= Kathryn M. Rudy =

Kathryn Margaret Rudy (born 25 February 1969) is a manuscript historian at the University of St Andrews, Scotland. She is best known for her forensic approach to medieval books, and has pioneered the use of the densitometer to measure the grime that original readers deposited in their books. Her research focuses on the medieval reception of manuscripts, how they were manipulated and handled, and how book-making skills were lost with the advent of the printing industry.

Rudy is a professor in the School of Art History at the University of St Andrews and held a Leverhulme Major Research Grant (2019–2022). She is a Fellow of the British Academy, Fellow of the Royal Society of Edinburgh and the recipient of its prestigious Sir Walter Scott medal. She has published five books and regularly contributes to scholarly journals.
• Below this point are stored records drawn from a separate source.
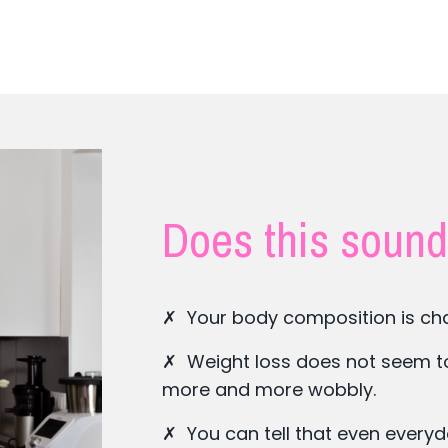
Does this sound
✗ Your body composition is cha
✗ Weight loss does not seem to h
more and more wobbly.
✗ You can tell that even every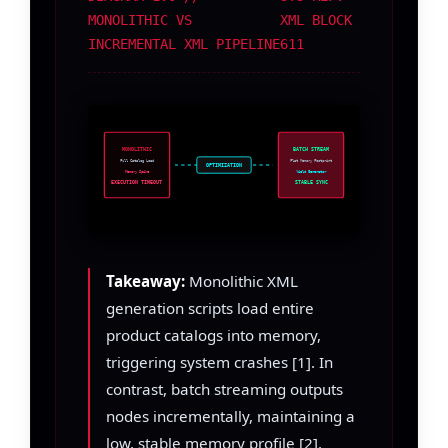
MONOLITHIC VS
XML BLOCK
INCREMENTAL XML PIPELINE
611
MONOLITHIC
BATCH STREAM
Full Catalog Load
Flat Memory Footprint
OPTIMIZATION
Memory Spike
Yield Generator
EXECUTION TIMEOUT
STABLE SYNC
Takeaway:
Monolithic XML
generation scripts load entire
product catalogs into memory,
triggering system crashes [1]. In
contrast, batch streaming outputs
nodes incrementally, maintaining a
low, stable memory profile [2].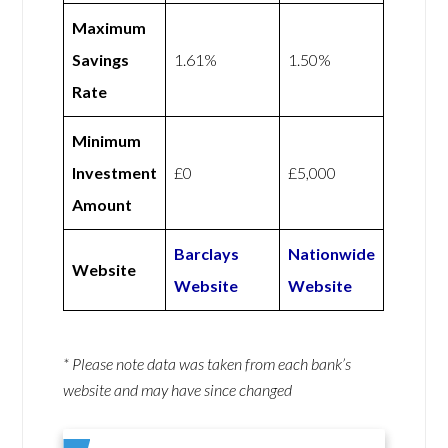
Maximum
Savings
1.61%
1.50%
Rate
Minimum
Investment
£0
£5,000
Amount
Barclays
Nationwide
Website
Website
Website
* Please note data was taken from each bank’s
website and may have since changed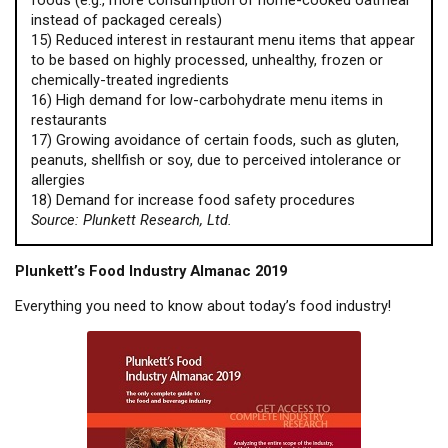
foods (e.g., more consumption of home-cooked oatmeal
instead of packaged cereals)
15) Reduced interest in restaurant menu items that appear
to be based on highly processed, unhealthy, frozen or
chemically-treated ingredients
16) High demand for low-carbohydrate menu items in
restaurants
17) Growing avoidance of certain foods, such as gluten,
peanuts, shellfish or soy, due to perceived intolerance or
allergies
18) Demand for increase food safety procedures
Source: Plunkett Research, Ltd.
Plunkett’s Food Industry Almanac 2019
Everything you need to know about today’s food industry!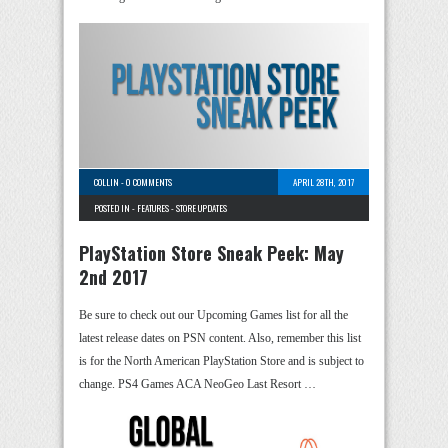
COLLIN
-
0 COMMENTS
APRIL 28TH, 2017
POSTED IN -
FEATURES
-
STORE UPDATES
PlayStation Store Sneak Peek: May
2nd 2017
Be sure to check out our Upcoming Games list for all the
latest release dates on PSN content. Also, remember this list
is for the North American PlayStation Store and is subject to
change. PS4 Games ACA NeoGeo Last Resort …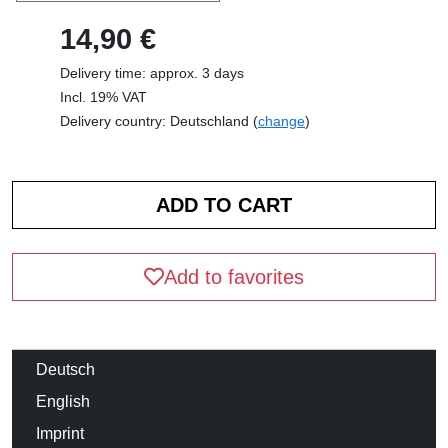
14,90 €
Delivery time: approx. 3 days
Incl. 19% VAT
Delivery country: Deutschland (
change
)
Add to favorites
Deutsch
English
Imprint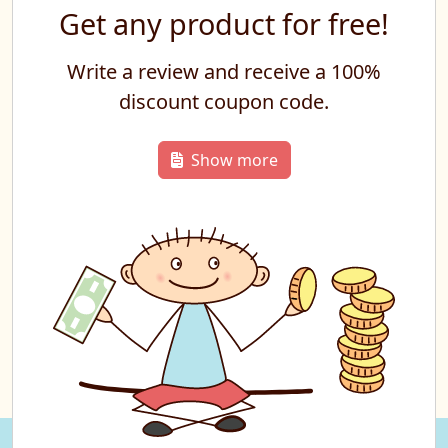
Get any product for free!
Write a review and receive a 100%
discount coupon code.
Show more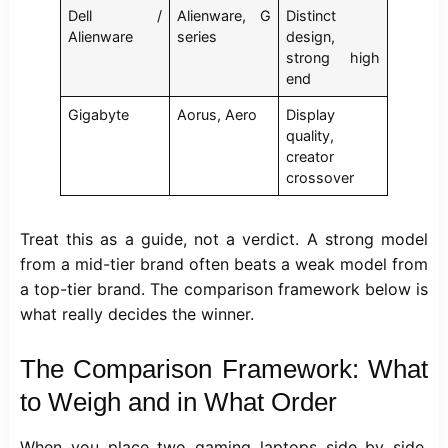
Dell /
Alienware, G
Distinct
Alienware
series
design,
strong high
end
Gigabyte
Aorus, Aero
Display
quality,
creator
crossover
Treat this as a guide, not a verdict. A strong model
from a mid-tier brand often beats a weak model from
a top-tier brand. The comparison framework below is
what really decides the winner.
The Comparison Framework: What
to Weigh and in What Order
When you place two gaming laptops side by side,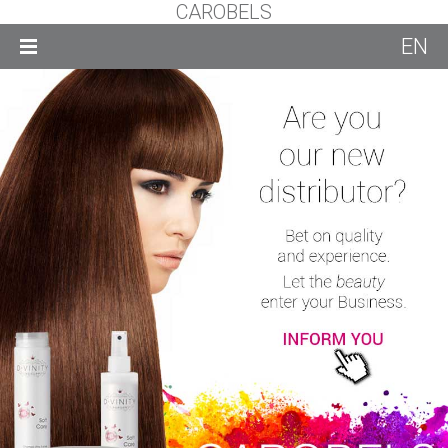
CAROBELS
EN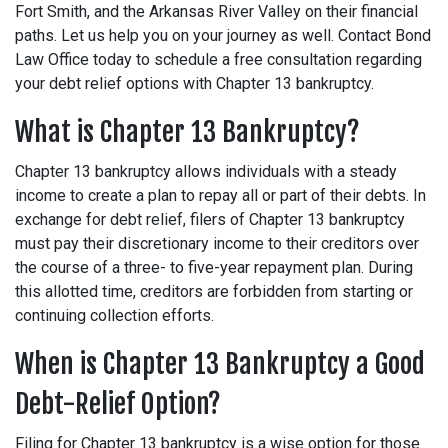
Fort Smith, and the Arkansas River Valley on their financial
paths. Let us help you on your journey as well. Contact Bond
Law Office today to schedule a free consultation regarding
your debt relief options with Chapter 13 bankruptcy.
What is Chapter 13 Bankruptcy?
Chapter 13 bankruptcy allows individuals with a steady
income to create a plan to repay all or part of their debts. In
exchange for debt relief, filers of Chapter 13 bankruptcy
must pay their discretionary income to their creditors over
the course of a three- to five-year repayment plan. During
this allotted time, creditors are forbidden from starting or
continuing collection efforts.
When is Chapter 13 Bankruptcy a Good
Debt-Relief Option?
Filing for Chapter 13 bankruptcy is a wise option for those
She performs lectures in the UK and internationally. In 2013 she delivered a TEDx talk about the secret lives of manuscripts. She is an advocate for digital-born humanities scholarship and open access publishing. Kathryn Rudy’s family hails from Erie, Pennsylvania.

== Education ==
Kathryn Rudy completed her undergraduate degree at Cornell University, where she earned a B.A., English and history of art, summa cum laude and with distinction in all subjects (1992). In 2001 Rudy earned her Ph.D. in art history from Columbia University at the City of New York, where she studied with David Freedberg, Simon Schama, and James H. Marrow (at Princeton). She also holds a licentiate in mediaeval studies from St. Michael’s College, Toronto (at the University of Toronto, 2002). She has attended Rare Book School, University of Virginia (1995–2001).

== Career ==
As a graduate student, she was selected as Kress Fellow at the Centre for Advanced Study in the Visual Arts (1999–2001). Upon completing her PhD, she became a fellow at the Pontifical Institute of Mediaeval Studies, University of Toronto (2001–2002). Her first academic post was assistant professor, Semester At Sea/ISE (Institute for Seaboard Education) (2002), during which she sailed from Athens to St Petersburg. She spent a year as Samuel H. Kress Fellow at The Warburg Institute (2005–2006). Thereafter she was appointed curator of illuminated manuscripts at the National Library of The Netherlands (The Hague), a position she held from 2006 until 2009. As Caroline Villers Associate Fellow, Courtauld Institute of Art (September 2009 - August 2010), she developed densitometry as a method for investigating medieval manuscript use history. As a visiting research fellow at the Trinity Long Room Hub at Trinity College Dublin (August 2010 - December 2010), she studied the Fagel Missal. She joined the School of Art History at the University of St Andrews in January 2011 and was named professor in August 2017 and Bishop Wardlaw Professor in 2019.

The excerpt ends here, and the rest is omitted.